══ Dataset records
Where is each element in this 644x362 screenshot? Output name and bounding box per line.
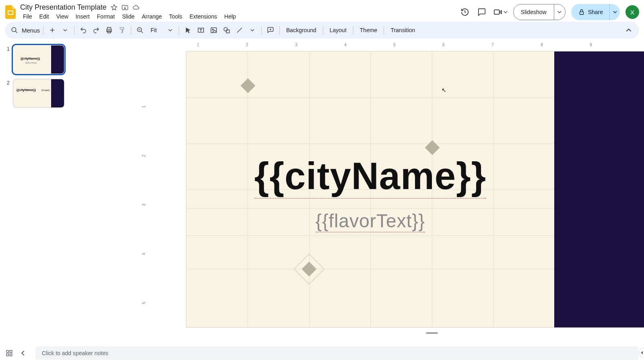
zoom-value: Fit <box>151 27 157 33</box>
diamond-shape[interactable] <box>241 78 256 93</box>
menu-extensions[interactable]: Extensions <box>187 12 220 21</box>
ruler-tick: 5 <box>142 302 146 304</box>
speaker-notes-placeholder: Click to add speaker notes <box>42 350 108 356</box>
svg-rect-14 <box>10 350 12 352</box>
new-slide-button[interactable] <box>47 25 58 36</box>
mouse-cursor: ↖ <box>442 87 446 93</box>
ruler-tick: 1 <box>142 105 146 108</box>
svg-rect-15 <box>6 354 8 356</box>
header: City Presentation Template File Edit Vie… <box>0 0 644 22</box>
ruler-tick: 3 <box>295 43 297 47</box>
speaker-notes-input[interactable]: Click to add speaker notes <box>35 346 638 360</box>
ruler-vertical: 1 2 3 4 5 <box>143 49 150 344</box>
collapse-toolbar-icon[interactable] <box>623 25 634 36</box>
history-icon[interactable] <box>459 6 471 18</box>
menus-label: Menus <box>22 27 40 34</box>
menu-help[interactable]: Help <box>221 12 239 21</box>
filmstrip: 1 {{cityName}} {{flavorText}} 2 {{cityNa… <box>0 42 70 344</box>
slideshow-button[interactable]: Slideshow <box>513 4 566 20</box>
menu-view[interactable]: View <box>54 12 71 21</box>
svg-rect-1 <box>8 11 12 14</box>
footer: Click to add speaker notes <box>0 344 644 362</box>
cloud-status-icon[interactable] <box>132 4 140 11</box>
slide-canvas[interactable]: {{cityName}} {{flavorText}} ↖ <box>186 51 644 327</box>
line-caret[interactable] <box>247 25 258 36</box>
zoom-out-icon[interactable] <box>134 25 146 36</box>
svg-rect-2 <box>494 10 500 14</box>
select-tool[interactable] <box>182 25 194 36</box>
menu-file[interactable]: File <box>20 12 35 21</box>
toolbar: Menus Fit Background Layout Theme Transi… <box>5 22 639 39</box>
menu-slide[interactable]: Slide <box>119 12 137 21</box>
search-menus-icon[interactable] <box>9 25 20 36</box>
zoom-select[interactable]: Fit <box>147 27 175 33</box>
svg-point-10 <box>212 29 213 30</box>
svg-rect-13 <box>6 350 8 352</box>
slide-thumbnail-2[interactable]: {{cityName}} {{image}} <box>13 79 64 108</box>
menu-insert[interactable]: Insert <box>73 12 93 21</box>
layout-button[interactable]: Layout <box>326 25 350 36</box>
thumb-title: {{cityName}} <box>17 88 36 92</box>
ruler-tick: 9 <box>590 43 592 47</box>
share-button[interactable]: Share <box>571 4 620 20</box>
speaker-notes-drag-handle[interactable] <box>426 332 438 334</box>
ruler-tick: 7 <box>491 43 494 47</box>
textbox-tool[interactable] <box>195 25 206 36</box>
collapse-filmstrip-icon[interactable] <box>20 350 26 356</box>
account-avatar[interactable]: X <box>625 5 639 19</box>
slide-title-placeholder[interactable]: {{cityName}} <box>186 154 554 198</box>
ruler-tick: 6 <box>442 43 445 47</box>
ruler-tick: 4 <box>142 253 146 255</box>
menu-edit[interactable]: Edit <box>37 12 52 21</box>
line-tool[interactable] <box>234 25 245 36</box>
share-caret[interactable] <box>609 4 620 20</box>
thumb-subtitle: {{flavorText}} <box>25 62 37 64</box>
menu-format[interactable]: Format <box>94 12 118 21</box>
image-tool[interactable] <box>208 25 219 36</box>
paint-format-button[interactable] <box>116 25 128 36</box>
slide-number: 2 <box>5 79 10 108</box>
comment-add-button[interactable] <box>265 25 276 36</box>
grid-view-icon[interactable] <box>6 350 13 357</box>
meet-button[interactable] <box>493 8 508 16</box>
undo-button[interactable] <box>78 25 89 36</box>
svg-rect-12 <box>226 30 229 33</box>
ruler-tick: 5 <box>393 43 396 47</box>
print-button[interactable] <box>103 25 115 36</box>
star-icon[interactable] <box>111 4 118 11</box>
background-button[interactable]: Background <box>283 25 320 36</box>
menu-arrange[interactable]: Arrange <box>139 12 165 21</box>
shape-tool[interactable] <box>221 25 232 36</box>
slideshow-label: Slideshow <box>514 9 554 15</box>
redo-button[interactable] <box>91 25 102 36</box>
ruler-tick: 4 <box>344 43 347 47</box>
ruler-horizontal: 1 2 3 4 5 6 7 8 9 <box>149 42 632 49</box>
thumb-image-label: {{image}} <box>41 89 50 91</box>
diamond-shape[interactable] <box>425 140 440 155</box>
ruler-tick: 3 <box>142 204 146 206</box>
transition-button[interactable]: Transition <box>387 25 418 36</box>
main: 1 {{cityName}} {{flavorText}} 2 {{cityNa… <box>0 42 644 344</box>
svg-point-4 <box>12 27 16 32</box>
canvas-area: 1 2 3 4 5 6 7 8 9 1 2 3 4 5 <box>70 42 644 344</box>
theme-button[interactable]: Theme <box>357 25 381 36</box>
new-slide-caret[interactable] <box>60 25 71 36</box>
slide-dark-panel <box>554 51 644 327</box>
slide-number: 1 <box>5 45 10 74</box>
svg-rect-9 <box>211 28 217 33</box>
doc-title[interactable]: City Presentation Template <box>20 3 107 12</box>
slides-logo[interactable] <box>5 5 16 19</box>
slideshow-caret[interactable] <box>554 4 565 20</box>
thumb-title: {{cityName}} <box>21 57 40 60</box>
comments-icon[interactable] <box>476 6 487 18</box>
menu-tools[interactable]: Tools <box>166 12 185 21</box>
ruler-tick: 2 <box>246 43 248 47</box>
move-icon[interactable] <box>122 4 128 11</box>
slide-thumbnail-1[interactable]: {{cityName}} {{flavorText}} <box>13 45 64 74</box>
ruler-tick: 1 <box>197 43 199 47</box>
share-label: Share <box>588 9 603 15</box>
menu-bar: File Edit View Insert Format Slide Arran… <box>20 12 239 21</box>
svg-rect-3 <box>580 12 583 14</box>
ruler-tick: 8 <box>541 43 543 47</box>
slide-subtitle-placeholder[interactable]: {{flavorText}} <box>186 210 554 232</box>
════
## [Requirement]
Images are to be left out when the records above are written out again exactly.

## [Output of the exercise]
Where is each element in this 644x362 screenshot? Output name and bounding box per line.
zoom-value: Fit <box>151 27 157 33</box>
diamond-shape[interactable] <box>241 78 256 93</box>
menu-extensions[interactable]: Extensions <box>187 12 220 21</box>
ruler-tick: 5 <box>142 302 146 304</box>
speaker-notes-placeholder: Click to add speaker notes <box>42 350 108 356</box>
svg-rect-14 <box>10 350 12 352</box>
new-slide-button[interactable] <box>47 25 58 36</box>
mouse-cursor: ↖ <box>442 87 446 93</box>
ruler-tick: 1 <box>142 105 146 108</box>
svg-rect-15 <box>6 354 8 356</box>
header: City Presentation Template File Edit Vie… <box>0 0 644 22</box>
ruler-tick: 3 <box>295 43 297 47</box>
speaker-notes-input[interactable]: Click to add speaker notes <box>35 346 638 360</box>
ruler-vertical: 1 2 3 4 5 <box>143 49 150 344</box>
collapse-toolbar-icon[interactable] <box>623 25 634 36</box>
history-icon[interactable] <box>459 6 471 18</box>
menus-label: Menus <box>22 27 40 34</box>
menu-help[interactable]: Help <box>221 12 239 21</box>
filmstrip: 1 {{cityName}} {{flavorText}} 2 {{cityNa… <box>0 42 70 344</box>
slideshow-button[interactable]: Slideshow <box>513 4 566 20</box>
menu-view[interactable]: View <box>54 12 71 21</box>
svg-rect-1 <box>8 11 12 14</box>
footer: Click to add speaker notes <box>0 344 644 362</box>
cloud-status-icon[interactable] <box>132 4 140 11</box>
slide-canvas[interactable]: {{cityName}} {{flavorText}} ↖ <box>186 51 644 327</box>
line-caret[interactable] <box>247 25 258 36</box>
zoom-out-icon[interactable] <box>134 25 146 36</box>
svg-rect-2 <box>494 10 500 14</box>
select-tool[interactable] <box>182 25 194 36</box>
menu-file[interactable]: File <box>20 12 35 21</box>
toolbar: Menus Fit Background Layout Theme Transi… <box>5 22 639 39</box>
menu-slide[interactable]: Slide <box>119 12 137 21</box>
search-menus-icon[interactable] <box>9 25 20 36</box>
zoom-select[interactable]: Fit <box>147 27 175 33</box>
svg-point-10 <box>212 29 213 30</box>
svg-rect-13 <box>6 350 8 352</box>
slide-thumbnail-2[interactable]: {{cityName}} {{image}} <box>13 79 64 108</box>
menu-insert[interactable]: Insert <box>73 12 93 21</box>
layout-button[interactable]: Layout <box>326 25 350 36</box>
thumb-title: {{cityName}} <box>17 88 36 92</box>
ruler-tick: 9 <box>590 43 592 47</box>
share-button[interactable]: Share <box>571 4 620 20</box>
speaker-notes-drag-handle[interactable] <box>426 332 438 334</box>
ruler-tick: 7 <box>491 43 494 47</box>
textbox-tool[interactable] <box>195 25 206 36</box>
collapse-filmstrip-icon[interactable] <box>20 350 26 356</box>
account-avatar[interactable]: X <box>625 5 639 19</box>
slide-title-placeholder[interactable]: {{cityName}} <box>186 154 554 198</box>
ruler-tick: 6 <box>442 43 445 47</box>
ruler-tick: 4 <box>142 253 146 255</box>
menu-edit[interactable]: Edit <box>37 12 52 21</box>
line-tool[interactable] <box>234 25 245 36</box>
share-caret[interactable] <box>609 4 620 20</box>
thumb-subtitle: {{flavorText}} <box>25 62 37 64</box>
menu-format[interactable]: Format <box>94 12 118 21</box>
image-tool[interactable] <box>208 25 219 36</box>
paint-format-button[interactable] <box>116 25 128 36</box>
slide-number: 2 <box>5 79 10 108</box>
comment-add-button[interactable] <box>265 25 276 36</box>
grid-view-icon[interactable] <box>6 350 13 357</box>
meet-button[interactable] <box>493 8 508 16</box>
undo-button[interactable] <box>78 25 89 36</box>
svg-rect-12 <box>226 30 229 33</box>
ruler-tick: 5 <box>393 43 396 47</box>
print-button[interactable] <box>103 25 115 36</box>
star-icon[interactable] <box>111 4 118 11</box>
background-button[interactable]: Background <box>283 25 320 36</box>
menu-arrange[interactable]: Arrange <box>139 12 165 21</box>
shape-tool[interactable] <box>221 25 232 36</box>
slideshow-label: Slideshow <box>514 9 554 15</box>
redo-button[interactable] <box>91 25 102 36</box>
ruler-tick: 4 <box>344 43 347 47</box>
ruler-horizontal: 1 2 3 4 5 6 7 8 9 <box>149 42 632 49</box>
thumb-image-label: {{image}} <box>41 89 50 91</box>
diamond-shape[interactable] <box>425 140 440 155</box>
ruler-tick: 3 <box>142 204 146 206</box>
transition-button[interactable]: Transition <box>387 25 418 36</box>
main: 1 {{cityName}} {{flavorText}} 2 {{cityNa… <box>0 42 644 344</box>
svg-point-4 <box>12 27 16 32</box>
canvas-area: 1 2 3 4 5 6 7 8 9 1 2 3 4 5 <box>70 42 644 344</box>
theme-button[interactable]: Theme <box>357 25 381 36</box>
new-slide-caret[interactable] <box>60 25 71 36</box>
slide-dark-panel <box>554 51 644 327</box>
slide-number: 1 <box>5 45 10 74</box>
svg-rect-9 <box>211 28 217 33</box>
doc-title[interactable]: City Presentation Template <box>20 3 107 12</box>
slides-logo[interactable] <box>5 5 16 19</box>
slideshow-caret[interactable] <box>554 4 565 20</box>
thumb-title: {{cityName}} <box>21 57 40 60</box>
comments-icon[interactable] <box>476 6 487 18</box>
menu-tools[interactable]: Tools <box>166 12 185 21</box>
ruler-tick: 2 <box>246 43 248 47</box>
move-icon[interactable] <box>122 4 128 11</box>
slide-thumbnail-1[interactable]: {{cityName}} {{flavorText}} <box>13 45 64 74</box>
ruler-tick: 1 <box>197 43 199 47</box>
share-label: Share <box>588 9 603 15</box>
menu-bar: File Edit View Insert Format Slide Arran… <box>20 12 239 21</box>
svg-rect-3 <box>580 12 583 14</box>
ruler-tick: 8 <box>541 43 543 47</box>
slide-subtitle-placeholder[interactable]: {{flavorText}} <box>186 210 554 232</box>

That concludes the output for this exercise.